Hmmm. For the uninitiated Bitcoin is a computer-code based currency, beloved of geeks and drug-runners in equal measure. By some standards this should give it some staying power as the pure hard cash of the criminal world is allied to the computational nous of the geeks.
And to date this has been the case, even today Bitcoins trade at at $440 which is a massive increase on the $30 or so that they traded at last year
It's a classic bubble showing a typical ponzi-scheme type of return to early investors (which, annoyingly I cam very close to buying some at $30 but chickened out!). Today Mt Gox one of the most well know trading houses has closed its doors. It's banking licence has been suspended and whether those who store their coins there will ever get them out is doubtful.
Behind Bitcoin though is one of the biggest questions in the world; what is money? After all, even gold you cannot eat. Neither of course can you eat a Bitcoin, nor even really store it without electricity.

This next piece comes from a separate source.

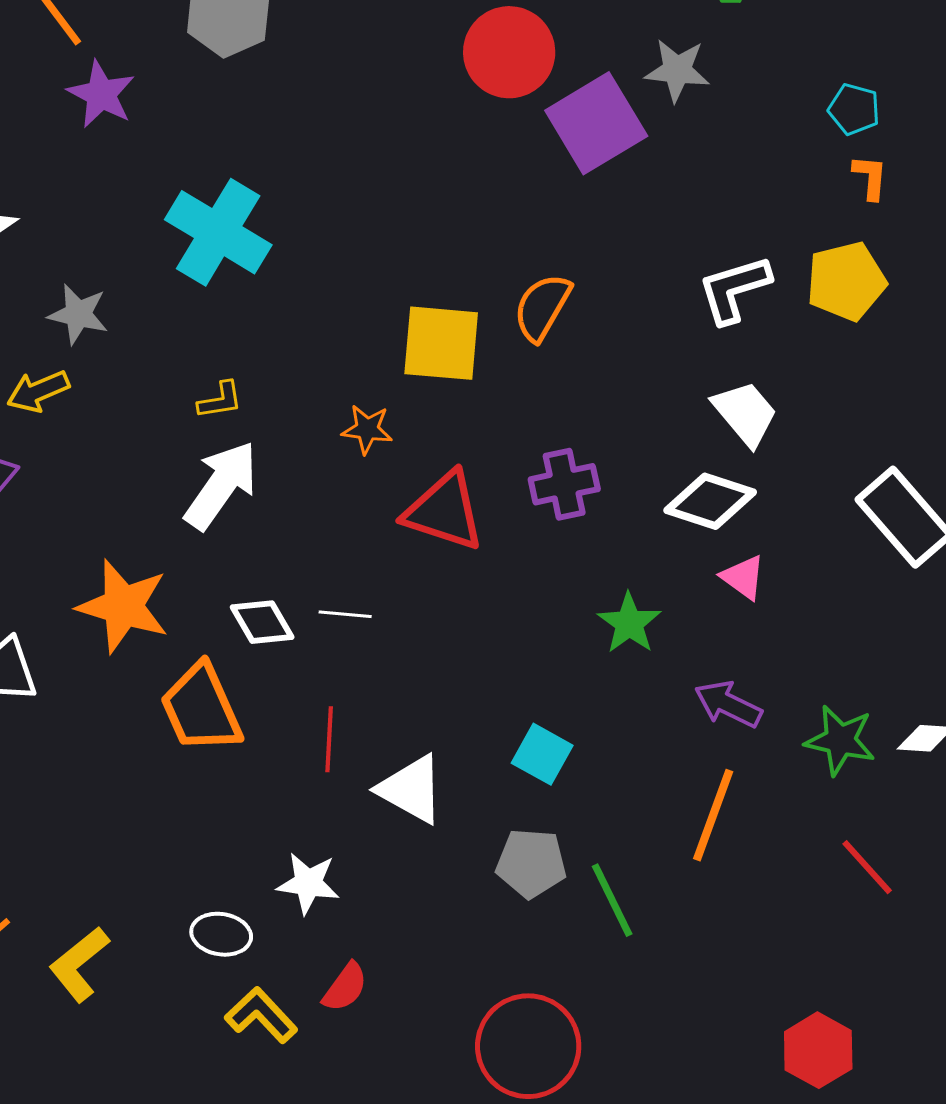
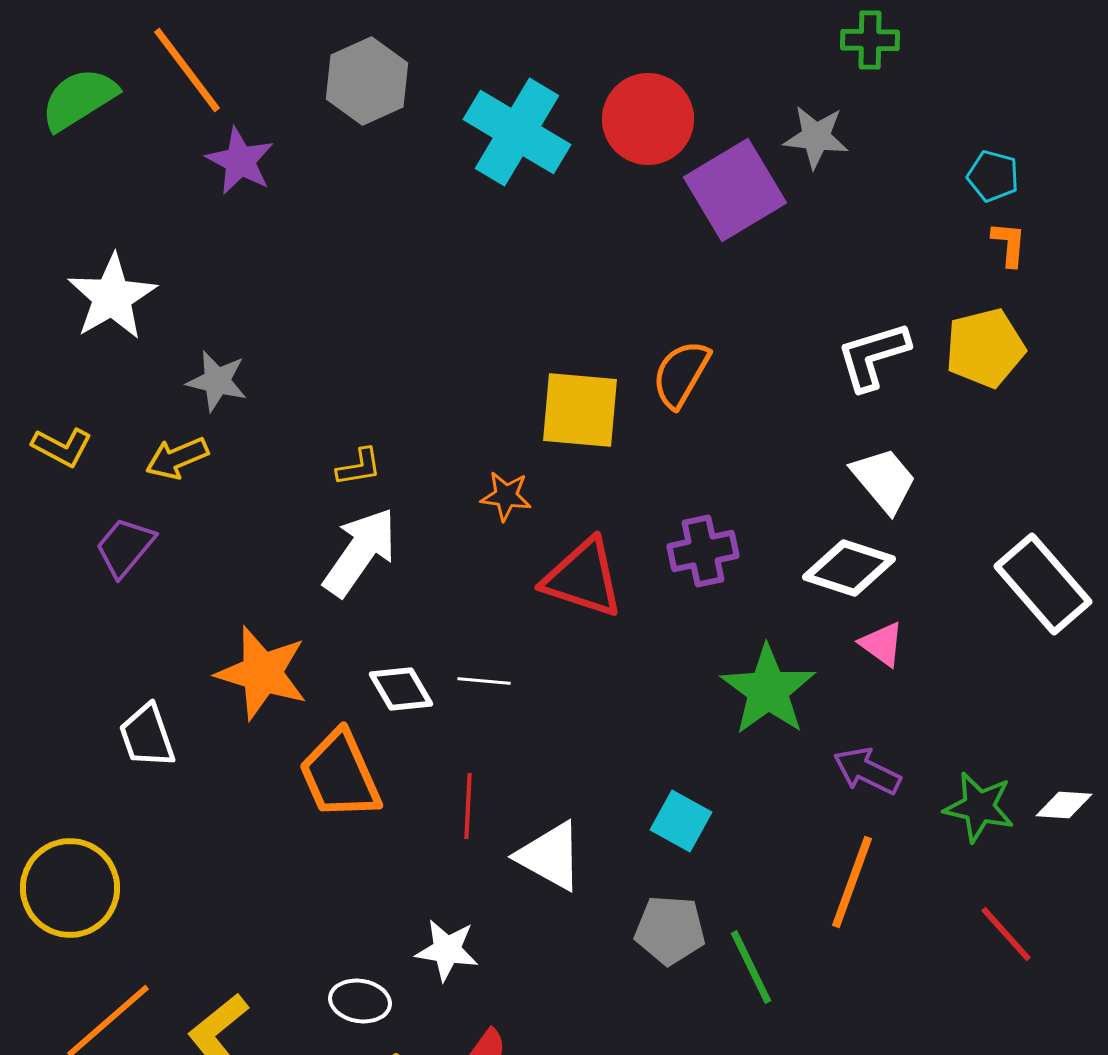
cyan cross: (218, 232) -> (517, 132), moved
green star: (629, 623) -> (768, 690), size x1.5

Yet today's Governments across the world have debased money in a way that has never happened outside a hyper-inflationary incident in history. Trillions of dollars and pounds have appeared on the balance sheets of the Fed and Bank of England - but who owns the Bank of England? Where is this money from? The reality is that it is a fiction - the complexity of which hides from everyday people the con-trick of fiat currency. You and I may struggle to earn a few hundred pounds a week - yet the Bank of England will create and spend that in a few millionths of a second.
Bitcoin, for all its faults (i.e. people hack computers, don't they, even NASA...), seeks like Gold to provide a currency that is not controlled by central banks and manipulated by Governments. In the long-term this type of currency, with set inflation linked to productivity growth only, is surely the answer to the world's monetary problems - its unlikely to be Bitcoin, but at some stage in the future a version will replace the dollar as the world's reserve currency.